Według niej "to, co udało się między wierszami wyczytać" m.in. ze słów premiera Morawieckiego, to zapowiedź likwidacji ryczałtowej składki zdrowotnej dla przedsiębiorców. Czyli ci, co dostali po uszach najbardziej przez pandemię, dostaną teraz jeszcze raz, bo będą mieli wyższą składkę zdrowotną. Nie wiem, czy dobrze rozumiem, czy nie, ale (padła) jakaś zapowiedź tego, że nie będziemy odliczać składki zdrowotnej od podatku. To by znaczyło w ogóle zdecydowanie wyższy podatek dla wszystkich, także dla pracowników, o prawie 8 procent - powiedziała Leszczyna.
Wątpliwości posłanki KO budzi także pomysł oskładkowania tzw. umów śmieciowych. Oskładkowanie ich w tym momencie jest najgorszym z możliwych timingów, ponieważ cała masa młodych ludzi pracowała na umowach-zlecenie - w gastronomii, w hotelarstwie, w turystyce.
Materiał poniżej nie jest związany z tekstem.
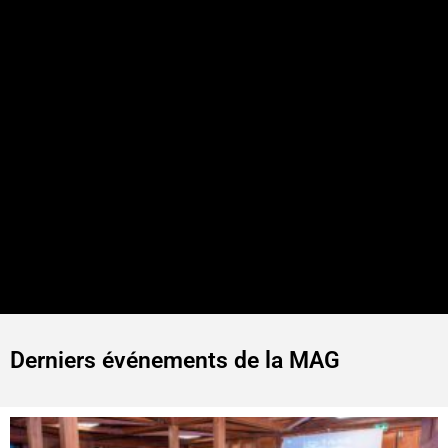
Derniers événements de la MAG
Oni zostali przez pandemię pozbawieni pracy. Polska ma piąte, najwyższe w Unii Europejskiej miejsce pod względem bezrobocia wśród osób do 25 roku życia i teraz bardzo trudno będzie im znaleźć pracę, jeśli te umowy zostaną oskładkowane, czyli będą de facto kosztem dla pracodawcy takim samym, jak umowy o pracę - wskazała wiceszefowa sejmowej Komisji Finansów Publicznych.
Jak zauważyła, osoby młode i przedsiębiorcy to już dwie grupy społeczne, które "zapłacą" za pomysły PiS. Zwróciła ponadto uwagę, że podniesienie kwoty wolnej od podatku uderzy w finanse samorządów. Nie wiemy zresztą czy kwota wolna 30 tysięcy będzie dla wszystkich, czy tylko dla tych, co zarabiają najmniej - zaznaczyła Leszczyna.
Lista obietnic w Polskim Ładzie jest długa. To między innymi 7 proc. PKB na zdrowie za sześć lat, podniesienie kwoty wolnej od podatku do 30 tysięcy złotych, drugi próg podatkowy od 120 tysięcy, dopłaty dla rodziców na kredyty mieszkaniowe, czy po 12-ście tysięcy złotych na dziecko na tak zwany fundusz opiekuńczy.